Another great example of a game where extra entries would rule – although in a heartbreaking twist Steam Deck can’t play it right now – comes in Infinite Halo and his weapon falls. Usually this requires pressing Y, but you can map “drop weapon” to a paddle or keyboard key to drop weapons instantly, and without sacrificing a thumb on your sticks. This instant weapon drop is so disruptive to the competitive meta that eUnited’s Tyler “Spartan” Ganza recently opened up about how it unfairly favors those with paddles.

If having more functions at your fingertips can alter and perhaps elevate a game, why not envision a future in which paddles are standard on game controllers? Imagine the expanded functionality and ease of play we miss by keeping the same decades-old sets of inputs with each “new” generation of consoles.
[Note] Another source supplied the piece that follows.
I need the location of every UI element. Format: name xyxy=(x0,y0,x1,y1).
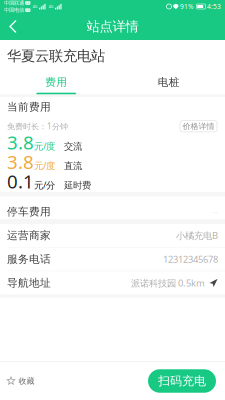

The Steam Deck offers a glimpse of such a future. In Crysisthe back paddles allow me to instantly execute the power jump, crouch and prone, swap weapons or change costume functions, all without sacrificing aim or movement. Crysis can get rather difficult and hectic so prioritizing agility while having quick access to suit functions is not only very convenient, I think it fits the spirit of the game’s fantasy of being a soldier with super powerful armor. That’s a shame Destiny 2 is not as easily accessible on the bridge; that would be very beneficial too.

The front keythe pads are just as revealing. With the ability to recognize simple directional gestures in addition to being clickable, touchpads are my go-to option when shooting. It is kind of a shame Halo: The Master Chief CollectionAnti-cheat for multiplayer doesn’t work well with Steam Deck, as switching to the touchpad under the right analog stick for fast, accurate fire offers a new level of wild control that I’d love to try against other players. For now, only the Covenant, Flood, and Prometheans in the countryside will have to cower in fear of my new deadly snipes.

The Steam Deck control experience isn’t perfect. Halo: The Master Chief Collection in particular doesn’t want you to be using a keyboard, mouse, and controller at the same time, so you’re still limited in how far you can rearrange bindings. But even just having a secondary form of analog input to control fine aiming or zoom level makes the game a bit more complex and nuanced. I’d love to see what a developer could do if they natively integrated Steam Deck’s extended inputs into a game’s design.

First-person shooter controls have long been stuck in the mud; the genre has been hovering around the same handful of control schemes for decades now. The Steam Deck offers a powerful demonstration of how new input styles and button arrangements can rightfully offer better ways to interact with even these highly standardized types of games. There’s a lot to build here, but hardware makers must first choose to make such innovations possible by moving beyond today’s antiquated gamepad conventions and trying something new.